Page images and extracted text
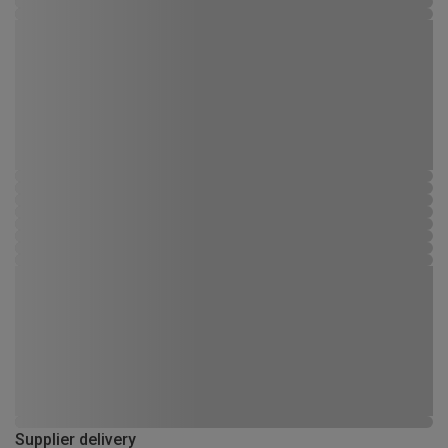
Supplier delivery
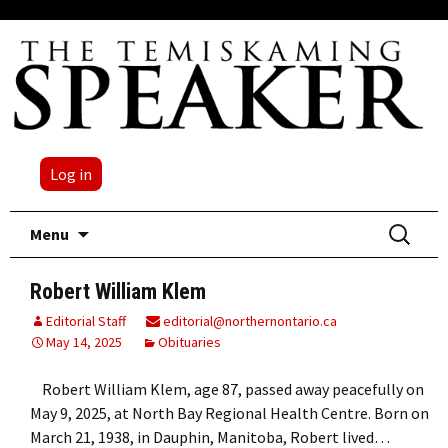
Log in
Skip
Search
Menu
to
for:
content
Robert William Klem
Editorial Staff
editorial@northernontario.ca
May 14, 2025
Obituaries
Robert William Klem, age 87, passed away peacefully on
May 9, 2025, at North Bay Regional Health Centre. Born on
March 21, 1938, in Dauphin, Manitoba, Robert lived…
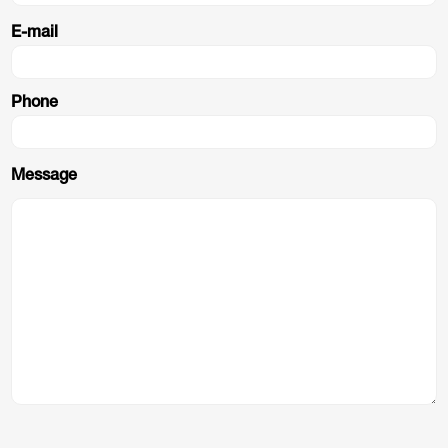
E-mail
Phone
Message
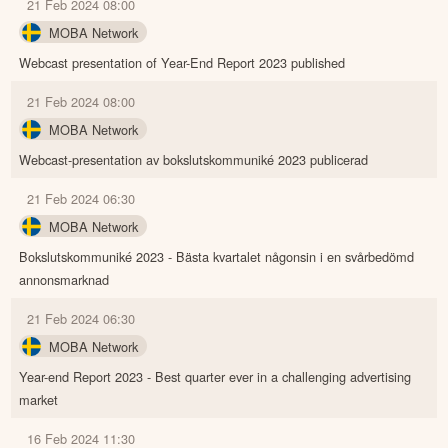
21 Feb 2024 08:00
MOBA Network
Webcast presentation of Year-End Report 2023 published
21 Feb 2024 08:00
MOBA Network
Webcast-presentation av bokslutskommuniké 2023 publicerad
21 Feb 2024 06:30
MOBA Network
Bokslutskommuniké 2023 - Bästa kvartalet någonsin i en svårbedömd
annonsmarknad
21 Feb 2024 06:30
MOBA Network
Year-end Report 2023 - Best quarter ever in a challenging advertising
market
16 Feb 2024 11:30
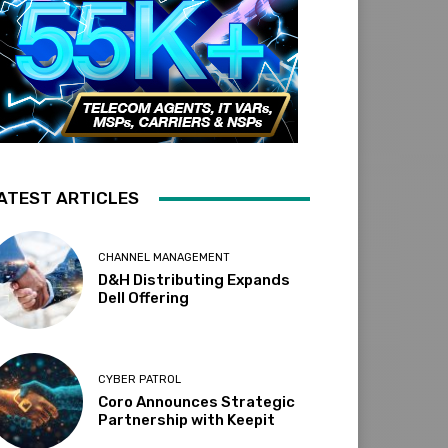
ATEST ARTICLES
CHANNEL MANAGEMENT
D&H Distributing Expands
Dell Offering
CYBER PATROL
Coro Announces Strategic
Partnership with Keepit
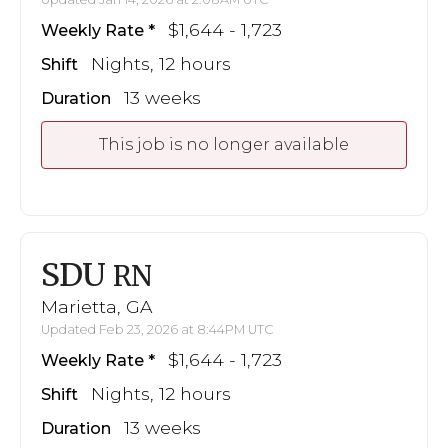
$1,644 - 1,723
Weekly Rate
Nights, 12 hours
Shift
13 weeks
Duration
This job is no longer available
SDU
RN
Marietta, GA
Updated Feb 23, 2026 at 8:44PM UTC
$1,644 - 1,723
Weekly Rate
Nights, 12 hours
Shift
13 weeks
Duration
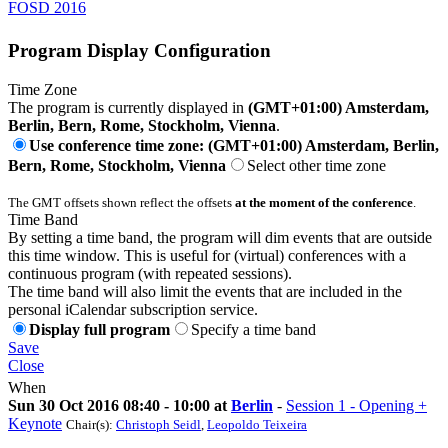
FOSD 2016
Program Display Configuration
Time Zone
The program is currently displayed in
(GMT+01:00) Amsterdam,
Berlin, Bern, Rome, Stockholm, Vienna
.
Use conference time zone: (GMT+01:00) Amsterdam, Berlin,
Bern, Rome, Stockholm, Vienna
Select other time zone
The GMT offsets shown reflect the offsets
at the moment of the conference
.
Time Band
By setting a time band, the program will dim events that are outside
this time window. This is useful for (virtual) conferences with a
continuous program (with repeated sessions).
The time band will also limit the events that are included in the
personal iCalendar subscription service.
Display full program
Specify a time band
Save
Close
When
Sun 30 Oct 2016 08:40 - 10:00 at
Berlin
-
Session 1 - Opening +
Keynote
Chair(s):
Christoph Seidl
,
Leopoldo Teixeira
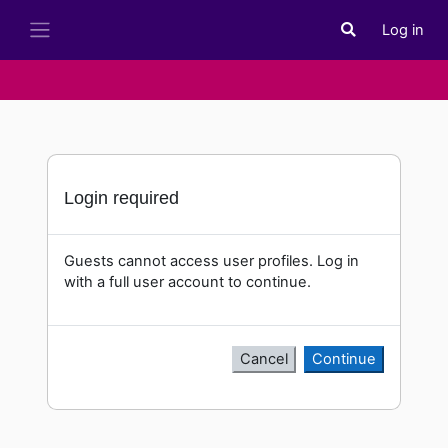
Skip to main content
Log in
Toggle search i
Side panel
Login required
Guests cannot access user profiles. Log in
with a full user account to continue.
Cancel
Continue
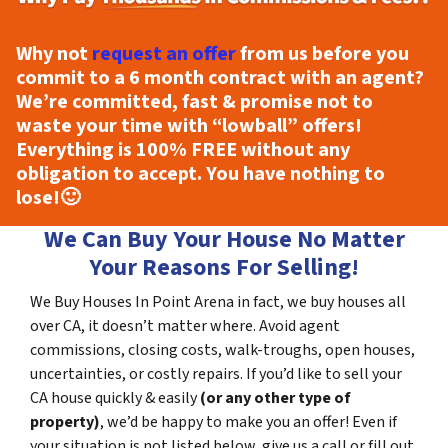
Why not
request an offer
from us before you
commit to a 6 month contract with an agent?
We’re committed, fast & promise not to
waste your time with “lowball” offers!
Everything is
100% FREE
without any
obligation to accept. You have nothing to
lose!
🙂
We Can Buy Your House No Matter
Your Reasons For Selling!
We Buy Houses In Point Arena in fact, we buy houses all
over CA, it doesn’t matter where. Avoid agent
commissions, closing costs, walk-troughs, open houses,
uncertainties, or costly repairs. If you’d like to sell your
CA house quickly & easily
(or any other type of
property)
, we’d be happy to make you an offer! Even if
your situation is not listed below, give us a call or fill out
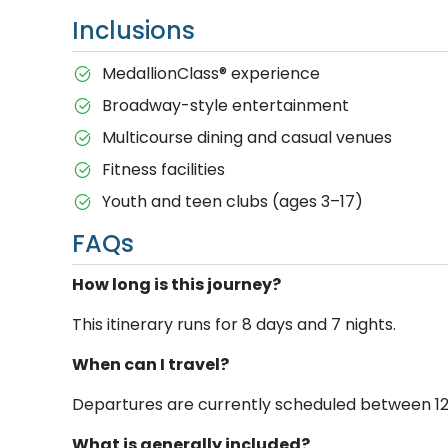
Inclusions
MedallionClass® experience
Broadway-style entertainment
Multicourse dining and casual venues
Fitness facilities
Youth and teen clubs (ages 3–17)
FAQs
How long is this journey?
This itinerary runs for 8 days and 7 nights.
When can I travel?
Departures are currently scheduled between 12 Ju
What is generally included?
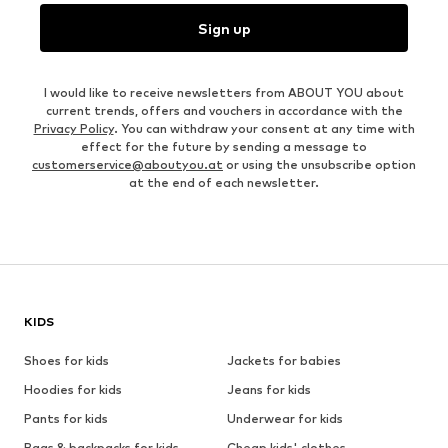
Sign up
I would like to receive newsletters from ABOUT YOU about
current trends, offers and vouchers in accordance with the
Privacy Policy
. You can withdraw your consent at any time with
effect for the future by sending a message to
customerservice@aboutyou.at
or using the unsubscribe option
at the end of each newsletter.
KIDS
Shoes for kids
Jackets for babies
Hoodies for kids
Jeans for kids
Pants for kids
Underwear for kids
Bags & backpacks for kids
Cheap kids' clothes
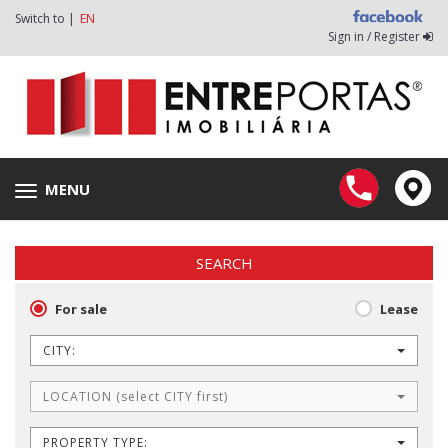
Switch to |
EN
Sign in / Register
MENU
Toggle
navigation
SEARCH
For sale
Lease
CITY:
LOCATION (select CITY first)
PROPERTY TYPE:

WHAT IS REQUIRED ▸ From the first line to the last, please copy the data exactly, with the pictures left out.

REPLY TO THE EXERCISE ▸
Supplier delivery
Log in
Skip
Search
Menu
to
for:
content
Robert William Klem
Editorial Staff
editorial@northernontario.ca
May 14, 2025
Obituaries
Robert William Klem, age 87, passed away peacefully on
May 9, 2025, at North Bay Regional Health Centre. Born on
March 21, 1938, in Dauphin, Manitoba, Robert lived…
E-mail
Phone
Message
21 Feb 2024 08:00
MOBA Network
Webcast presentation of Year-End Report 2023 published
21 Feb 2024 08:00
MOBA Network
Webcast-presentation av bokslutskommuniké 2023 publicerad
21 Feb 2024 06:30
MOBA Network
Bokslutskommuniké 2023 - Bästa kvartalet någonsin i en svårbedömd
annonsmarknad
21 Feb 2024 06:30
MOBA Network
Year-end Report 2023 - Best quarter ever in a challenging advertising
market
16 Feb 2024 11:30
ATEST ARTICLES
CHANNEL MANAGEMENT
D&H Distributing Expands
Dell Offering
CYBER PATROL
Coro Announces Strategic
Partnership with Keepit
$1,644 - 1,723
Weekly Rate
Nights, 12 hours
Shift
13 weeks
Duration
This job is no longer available
SDU
RN
Marietta, GA
Updated Feb 23, 2026 at 8:44PM UTC
$1,644 - 1,723
Weekly Rate
Nights, 12 hours
Shift
13 weeks
Duration
FOSD 2016
Program Display Configuration
Time Zone
The program is currently displayed in
(GMT+01:00) Amsterdam,
Berlin, Bern, Rome, Stockholm, Vienna
.
Use conference time zone: (GMT+01:00) Amsterdam, Berlin,
Bern, Rome, Stockholm, Vienna
Select other time zone
The GMT offsets shown reflect the offsets
at the moment of the conference
.
Time Band
By setting a time band, the program will dim events that are outside
this time window. This is useful for (virtual) conferences with a
continuous program (with repeated sessions).
The time band will also limit the events that are included in the
personal iCalendar subscription service.
Display full program
Specify a time band
Save
Close
When
Sun 30 Oct 2016 08:40 - 10:00 at
Berlin
-
Session 1 - Opening +
Keynote
Chair(s):
Christoph Seidl
,
Leopoldo Teixeira
Skip to main content
Log in
Toggle search i
Side panel
Login required
Guests cannot access user profiles. Log in
with a full user account to continue.
Cancel
Continue
Why not
request an offer
from us before you
commit to a 6 month contract with an agent?
We’re committed, fast & promise not to
waste your time with “lowball” offers!
Everything is
100% FREE
without any
obligation to accept. You have nothing to
lose!
🙂
We Can Buy Your House No Matter
Your Reasons For Selling!
We Buy Houses In Point Arena in fact, we buy houses all
over CA, it doesn’t matter where. Avoid agent
commissions, closing costs, walk-troughs, open houses,
uncertainties, or costly repairs. If you’d like to sell your
CA house quickly & easily
(or any other type of
property)
, we’d be happy to make you an offer! Even if
your situation is not listed below, give us a call or fill out
Inclusions
MedallionClass® experience
Broadway-style entertainment
Multicourse dining and casual venues
Fitness facilities
Youth and teen clubs (ages 3–17)
FAQs
How long is this journey?
This itinerary runs for 8 days and 7 nights.
When can I travel?
Departures are currently scheduled between 12 Ju
What is generally included?
Sign up
I would like to receive newsletters from ABOUT YOU about
current trends, offers and vouchers in accordance with the
Privacy Policy
. You can withdraw your consent at any time with
effect for the future by sending a message to
customerservice@aboutyou.at
or using the unsubscribe option
at the end of each newsletter.
KIDS
Shoes for kids
Jackets for babies
Hoodies for kids
Jeans for kids
Pants for kids
Underwear for kids
Bags & backpacks for kids
Cheap kids' clothes
Switch to |
EN
Sign in / Register
MENU
Toggle
navigation
SEARCH
For sale
Lease
CITY:
LOCATION (select CITY first)
PROPERTY TYPE:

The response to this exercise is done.